"(Yazdıklarımı) yayınlamamanın müthiş bir huzuru var. (...) Yayınlamak mahremiyetimin korkunç bir şekilde işgali demek. Yazmaktan hoşlanıyorum. Yazmayı seviyorum. Fakat sadece kendim için ve kendi keyfim için yazıyorum."

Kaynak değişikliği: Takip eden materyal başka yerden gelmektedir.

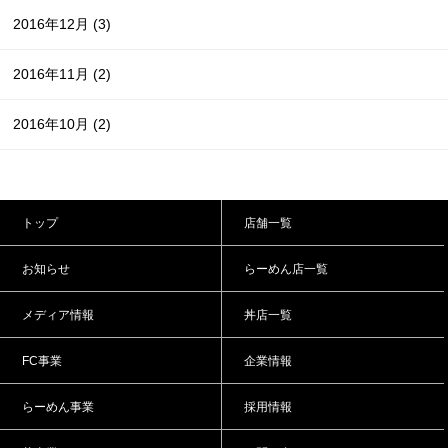
2016年12月
(3)
2016年11月
(2)
2016年10月
(2)
トップ
店舗一覧
お知らせ
らーめん店一覧
メディア情報
丼店一覧
FC事業
企業情報
らーめん事業
採用情報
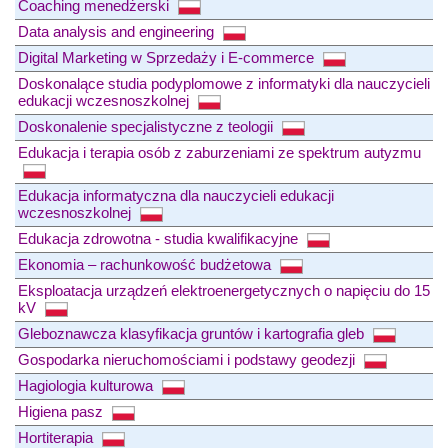
Coaching menedżerski
Data analysis and engineering
Digital Marketing w Sprzedaży i E-commerce
Doskonalące studia podyplomowe z informatyki dla nauczycieli
edukacji wczesnoszkolnej
Doskonalenie specjalistyczne z teologii
Edukacja i terapia osób z zaburzeniami ze spektrum autyzmu
Edukacja informatyczna dla nauczycieli edukacji
wczesnoszkolnej
Edukacja zdrowotna - studia kwalifikacyjne
Ekonomia – rachunkowość budżetowa
Eksploatacja urządzeń elektroenergetycznych o napięciu do 15
kV
Gleboznawcza klasyfikacja gruntów i kartografia gleb
Gospodarka nieruchomościami i podstawy geodezji
Hagiologia kulturowa
Higiena pasz
Hortiterapia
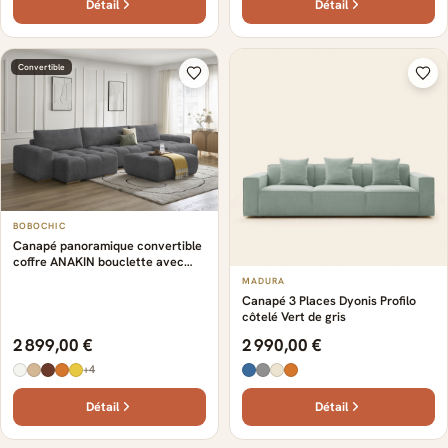
Détail
Détail
Convertible
BOBOCHIC
Canapé panoramique convertible
coffre ANAKIN bouclette avec
pouf gris foncé
MADURA
Canapé 3 Places Dyonis Profilo
côtelé Vert de gris
2 899,00 €
2 990,00 €
+4
Détail
Détail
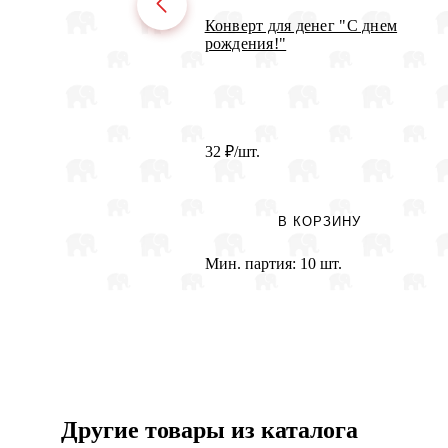
Конверт для денег "С днем
рождения!"
32
₽
/шт.
В КОРЗИНУ
Мин. партия:
10 шт.
Другие товары из каталога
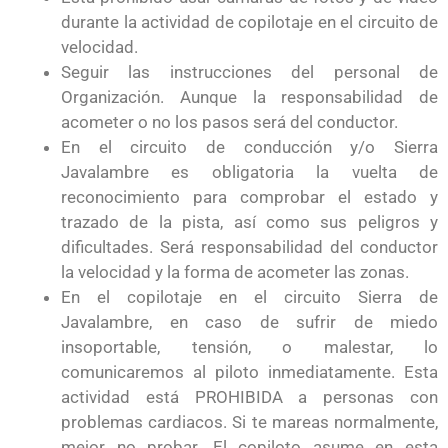
durante la actividad de copilotaje en el circuito de
velocidad.
Seguir las instrucciones del personal de
Organización. Aunque la responsabilidad de
acometer o no los pasos será del conductor.
En el circuito de conducción y/o Sierra
Javalambre es obligatoria la vuelta de
reconocimiento para comprobar el estado y
trazado de la pista, así como sus peligros y
dificultades. Será responsabilidad del conductor
la velocidad y la forma de acometer las zonas.
En el copilotaje en el circuito Sierra de
Javalambre, en caso de sufrir de miedo
insoportable, tensión, o malestar, lo
comunicaremos al piloto inmediatamente. Esta
actividad está PROHIBIDA a personas con
problemas cardiacos. Si te mareas normalmente,
mejor no probar. El copiloto asume en esta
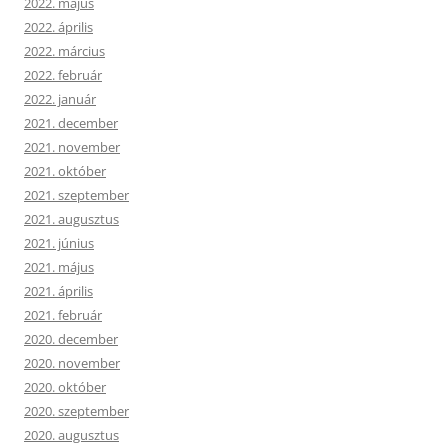
2022. május
2022. április
2022. március
2022. február
2022. január
2021. december
2021. november
2021. október
2021. szeptember
2021. augusztus
2021. június
2021. május
2021. április
2021. február
2020. december
2020. november
2020. október
2020. szeptember
2020. augusztus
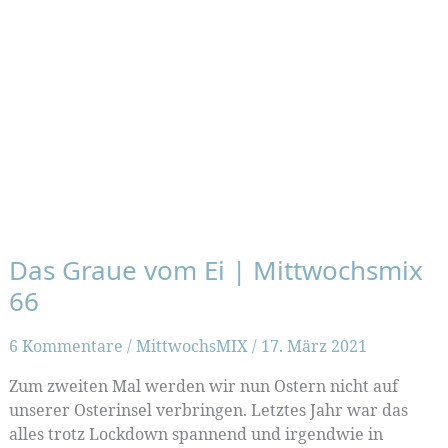
Das Graue vom Ei | Mittwochsmix
66
6 Kommentare
/
MittwochsMIX
/
17. März 2021
Zum zweiten Mal werden wir nun Ostern nicht auf
unserer Osterinsel verbringen. Letztes Jahr war das
alles trotz Lockdown spannend und irgendwie in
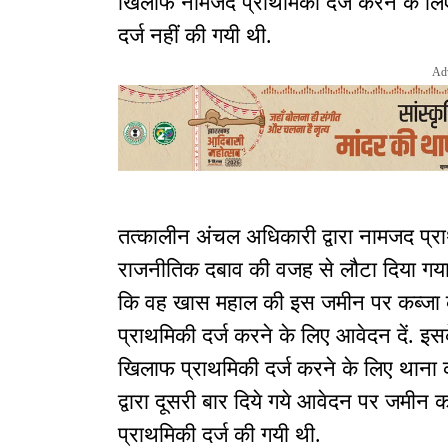
खिलाफ नामजद प्राथमिकी दर्ज करने के लि
दर्ज नहीं की गयी थी.
Ad
तत्कालीन अंचल अधिकारी द्वारा नामजद प्रा
राजनीतिक दबाव की वजह से लौटा दिया गया 
कि वह खास महाल की इस जमीन पर कब्जा करन
प्राथमिकी दर्ज करने के लिए आवेदन दें. इस
खिलाफ प्राथमिकी दर्ज करने के लिए थान
द्वारा दूसरी बार दिये गये आवेदन पर जमीन क
प्राथमिकी दर्ज की गयी थी.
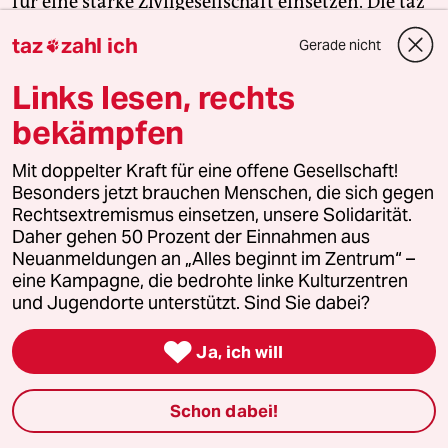
für eine starke Zivilgesellschaft einsetzen. Die taz
kooperiert deshalb mit "Alles beginnt im
taz
zahl ich
Gerade nicht

Zentrum". Die Kampagne unterstützt bundesweit
linke, selbstverwaltete Orte und baut einen
Links lesen, rechts
solidarischen Fonds für deren Schutz und Erhalt
bekämpfen
auf. Eine offene Gesellschaft braucht guten, frei
zugänglichen Journalismus – und
Mit doppelter Kraft für eine offene Gesellschaft!
zivilgesellschaftliches Engagement. Finden Sie
Besonders jetzt brauchen Menschen, die sich gegen
auch? Dann machen Sie mit und unterstützen Sie
Rechtsextremismus einsetzen, unsere Solidarität.
unsere Aktion.
Daher gehen 50 Prozent der Einnahmen aus
Neuanmeldungen an „Alles beginnt im Zentrum“ –
eine Kampagne, die bedrohte linke Kulturzentren
Jetzt unterstützen
und Jugendorte unterstützt. Sind Sie dabei?

Ja, ich will
Schon dabei!
taz.am Wochenende
vom
10.04.1999
Dossier
1-3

New York Times'a 1974'te verdiği nadir röportajlarından birinde böyle demiş Salinger. 91 yaşında hayata veda eden yazar her zaman gizemini korumuş. Dün yabancı gastelerdeki şu ölenin arkasından yazılan (obituary) yazılara baktım da hayli enteresan bir hayatı olmuş salinger'in. önce yayınladıkları heyecan yaratmış, sonra edebiyat dünyasındaki şöhrete sırtını dönmüş, hiçbir şey yayınlatmamış, üç kez evlenmiş, çocuklarından biri hayatını anlatan bir kitap yazıp eve hiç kimsenin gelmediğinden, ne kadar yalnız bir çocukluk yaşadığından bahsetmiş, bir ara maynard adlı çok genç bir kadınla ilişkisi olmuş, sonunda bir gazeteci telefon numarasını ele geçirip salinger'a maynard'ın kendisi hakkında yakında çıkaracağı kitapla ilgili sorular sorunca kadını evden kovmuş. 80'lerin sonunda hakkında hazırlanan bir biyografide özel mektupları kullanılmasın diye dava açmış, ancak "kimse görmesin" dediği mektupları, bir telif ajansına kaydettirdiği için -cüzi bir ücret karşılığında- daha fazla kişinin kullanımına açık hale gelmiş! mahkemenin gizli oturumunda salinger hala roman yazmaya devam ettiğini söylemiş. maynard'ın iddiasına göre 70'lerin başında iki roman yazmış, el yazmalarını kasaya saklamış ve orada kalmasını da istiyormuş. 2000'li yılların başında bir yazar salinger'a mektuplar diye hazırladığı bir kitaba öykülerinden birini almak için izin istemiş ama salinger'ın cevabı "hayır" olmuş. "kendine göre sebepleri varmış."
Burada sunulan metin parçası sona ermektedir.